To do ->
Word for word, write out all of the data below.

Data extract ->
- - -
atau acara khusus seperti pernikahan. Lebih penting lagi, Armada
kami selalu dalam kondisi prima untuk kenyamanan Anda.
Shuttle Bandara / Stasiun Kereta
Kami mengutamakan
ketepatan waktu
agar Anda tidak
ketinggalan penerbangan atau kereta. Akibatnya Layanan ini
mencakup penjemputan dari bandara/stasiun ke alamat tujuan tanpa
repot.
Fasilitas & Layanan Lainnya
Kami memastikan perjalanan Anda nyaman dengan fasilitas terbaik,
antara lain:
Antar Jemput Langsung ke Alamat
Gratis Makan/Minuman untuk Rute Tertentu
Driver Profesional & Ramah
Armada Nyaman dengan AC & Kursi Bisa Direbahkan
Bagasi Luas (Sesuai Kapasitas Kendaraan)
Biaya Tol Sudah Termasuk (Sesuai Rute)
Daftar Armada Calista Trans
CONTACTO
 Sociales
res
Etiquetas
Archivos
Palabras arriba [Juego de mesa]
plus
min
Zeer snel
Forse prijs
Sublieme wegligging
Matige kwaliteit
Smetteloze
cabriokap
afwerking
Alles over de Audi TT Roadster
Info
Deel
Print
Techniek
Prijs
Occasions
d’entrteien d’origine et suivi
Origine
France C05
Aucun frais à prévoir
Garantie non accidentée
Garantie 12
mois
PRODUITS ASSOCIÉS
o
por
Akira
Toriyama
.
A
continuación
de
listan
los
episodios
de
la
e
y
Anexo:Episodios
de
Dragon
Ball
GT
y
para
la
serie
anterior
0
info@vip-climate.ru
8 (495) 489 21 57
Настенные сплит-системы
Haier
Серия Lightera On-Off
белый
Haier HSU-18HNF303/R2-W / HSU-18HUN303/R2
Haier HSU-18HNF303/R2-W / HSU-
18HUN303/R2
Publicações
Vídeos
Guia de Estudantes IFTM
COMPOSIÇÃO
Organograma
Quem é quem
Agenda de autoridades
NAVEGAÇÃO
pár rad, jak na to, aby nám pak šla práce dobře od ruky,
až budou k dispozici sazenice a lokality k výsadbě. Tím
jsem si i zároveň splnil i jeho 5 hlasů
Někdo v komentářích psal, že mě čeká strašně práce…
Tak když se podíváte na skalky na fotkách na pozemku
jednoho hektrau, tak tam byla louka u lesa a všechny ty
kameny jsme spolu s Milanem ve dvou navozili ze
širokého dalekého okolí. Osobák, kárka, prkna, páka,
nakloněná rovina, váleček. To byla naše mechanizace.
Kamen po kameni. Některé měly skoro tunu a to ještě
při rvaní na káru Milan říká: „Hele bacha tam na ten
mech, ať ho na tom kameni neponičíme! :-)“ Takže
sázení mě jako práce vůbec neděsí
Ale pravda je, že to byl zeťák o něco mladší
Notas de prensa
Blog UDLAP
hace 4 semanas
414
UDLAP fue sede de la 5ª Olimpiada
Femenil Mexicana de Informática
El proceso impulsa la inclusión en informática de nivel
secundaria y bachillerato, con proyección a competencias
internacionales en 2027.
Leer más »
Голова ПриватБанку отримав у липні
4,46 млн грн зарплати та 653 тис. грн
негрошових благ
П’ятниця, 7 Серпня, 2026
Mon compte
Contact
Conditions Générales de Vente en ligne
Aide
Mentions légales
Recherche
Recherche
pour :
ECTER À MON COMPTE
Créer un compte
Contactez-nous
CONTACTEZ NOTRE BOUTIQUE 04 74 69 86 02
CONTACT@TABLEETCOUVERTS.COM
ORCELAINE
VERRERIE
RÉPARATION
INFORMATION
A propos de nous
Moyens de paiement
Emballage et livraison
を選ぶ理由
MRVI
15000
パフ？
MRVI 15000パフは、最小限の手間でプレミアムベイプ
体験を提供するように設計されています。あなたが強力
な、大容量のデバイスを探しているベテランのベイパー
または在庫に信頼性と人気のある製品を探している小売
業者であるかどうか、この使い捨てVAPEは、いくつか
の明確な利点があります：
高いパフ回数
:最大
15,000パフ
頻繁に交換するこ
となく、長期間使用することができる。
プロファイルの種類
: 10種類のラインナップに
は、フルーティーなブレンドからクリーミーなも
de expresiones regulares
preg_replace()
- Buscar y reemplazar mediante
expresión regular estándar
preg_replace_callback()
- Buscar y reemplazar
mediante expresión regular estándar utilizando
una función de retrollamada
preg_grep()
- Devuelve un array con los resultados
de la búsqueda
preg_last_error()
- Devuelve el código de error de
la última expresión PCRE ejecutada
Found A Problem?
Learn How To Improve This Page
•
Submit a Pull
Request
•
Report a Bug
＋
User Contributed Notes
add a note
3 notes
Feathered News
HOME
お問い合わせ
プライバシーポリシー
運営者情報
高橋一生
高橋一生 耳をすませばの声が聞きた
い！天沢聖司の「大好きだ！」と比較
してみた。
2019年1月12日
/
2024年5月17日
- - -
Your solution ->
atau acara khusus seperti pernikahan. Lebih penting lagi, Armada
kami selalu dalam kondisi prima untuk kenyamanan Anda.
Shuttle Bandara / Stasiun Kereta
Kami mengutamakan
ketepatan waktu
agar Anda tidak
ketinggalan penerbangan atau kereta. Akibatnya Layanan ini
mencakup penjemputan dari bandara/stasiun ke alamat tujuan tanpa
repot.
Fasilitas & Layanan Lainnya
Kami memastikan perjalanan Anda nyaman dengan fasilitas terbaik,
antara lain:
Antar Jemput Langsung ke Alamat
Gratis Makan/Minuman untuk Rute Tertentu
Driver Profesional & Ramah
Armada Nyaman dengan AC & Kursi Bisa Direbahkan
Bagasi Luas (Sesuai Kapasitas Kendaraan)
Biaya Tol Sudah Termasuk (Sesuai Rute)
Daftar Armada Calista Trans
CONTACTO
 Sociales
res
Etiquetas
Archivos
Palabras arriba [Juego de mesa]
plus
min
Zeer snel
Forse prijs
Sublieme wegligging
Matige kwaliteit
Smetteloze
cabriokap
afwerking
Alles over de Audi TT Roadster
Info
Deel
Print
Techniek
Prijs
Occasions
d’entrteien d’origine et suivi
Origine
France C05
Aucun frais à prévoir
Garantie non accidentée
Garantie 12
mois
PRODUITS ASSOCIÉS
o
por
Akira
Toriyama
.
A
continuación
de
listan
los
episodios
de
la
e
y
Anexo:Episodios
de
Dragon
Ball
GT
y
para
la
serie
anterior
0
info@vip-climate.ru
8 (495) 489 21 57
Настенные сплит-системы
Haier
Серия Lightera On-Off
белый
Haier HSU-18HNF303/R2-W / HSU-18HUN303/R2
Haier HSU-18HNF303/R2-W / HSU-
18HUN303/R2
Publicações
Vídeos
Guia de Estudantes IFTM
COMPOSIÇÃO
Organograma
Quem é quem
Agenda de autoridades
NAVEGAÇÃO
pár rad, jak na to, aby nám pak šla práce dobře od ruky,
až budou k dispozici sazenice a lokality k výsadbě. Tím
jsem si i zároveň splnil i jeho 5 hlasů
Někdo v komentářích psal, že mě čeká strašně práce…
Tak když se podíváte na skalky na fotkách na pozemku
jednoho hektrau, tak tam byla louka u lesa a všechny ty
kameny jsme spolu s Milanem ve dvou navozili ze
širokého dalekého okolí. Osobák, kárka, prkna, páka,
nakloněná rovina, váleček. To byla naše mechanizace.
Kamen po kameni. Některé měly skoro tunu a to ještě
při rvaní na káru Milan říká: „Hele bacha tam na ten
mech, ať ho na tom kameni neponičíme! :-)“ Takže
sázení mě jako práce vůbec neděsí
Ale pravda je, že to byl zeťák o něco mladší
Notas de prensa
Blog UDLAP
hace 4 semanas
414
UDLAP fue sede de la 5ª Olimpiada
Femenil Mexicana de Informática
El proceso impulsa la inclusión en informática de nivel
secundaria y bachillerato, con proyección a competencias
internacionales en 2027.
Leer más »
Голова ПриватБанку отримав у липні
4,46 млн грн зарплати та 653 тис. грн
негрошових благ
П’ятниця, 7 Серпня, 2026
Mon compte
Contact
Conditions Générales de Vente en ligne
Aide
Mentions légales
Recherche
Recherche
pour :
ECTER À MON COMPTE
Créer un compte
Contactez-nous
CONTACTEZ NOTRE BOUTIQUE 04 74 69 86 02
CONTACT@TABLEETCOUVERTS.COM
ORCELAINE
VERRERIE
RÉPARATION
INFORMATION
A propos de nous
Moyens de paiement
Emballage et livraison
を選ぶ理由
MRVI
15000
パフ？
MRVI 15000パフは、最小限の手間でプレミアムベイプ
体験を提供するように設計されています。あなたが強力
な、大容量のデバイスを探しているベテランのベイパー
または在庫に信頼性と人気のある製品を探している小売
業者であるかどうか、この使い捨てVAPEは、いくつか
の明確な利点があります：
高いパフ回数
:最大
15,000パフ
頻繁に交換するこ
となく、長期間使用することができる。
プロファイルの種類
: 10種類のラインナップに
は、フルーティーなブレンドからクリーミーなも
de expresiones regulares
preg_replace()
- Buscar y reemplazar mediante
expresión regular estándar
preg_replace_callback()
- Buscar y reemplazar
mediante expresión regular estándar utilizando
una función de retrollamada
preg_grep()
- Devuelve un array con los resultados
de la búsqueda
preg_last_error()
- Devuelve el código de error de
la última expresión PCRE ejecutada
Found A Problem?
Learn How To Improve This Page
•
Submit a Pull
Request
•
Report a Bug
＋
User Contributed Notes
add a note
3 notes
Feathered News
HOME
お問い合わせ
プライバシーポリシー
運営者情報
高橋一生
高橋一生 耳をすませばの声が聞きた
い！天沢聖司の「大好きだ！」と比較
してみた。
2019年1月12日
/
2024年5月17日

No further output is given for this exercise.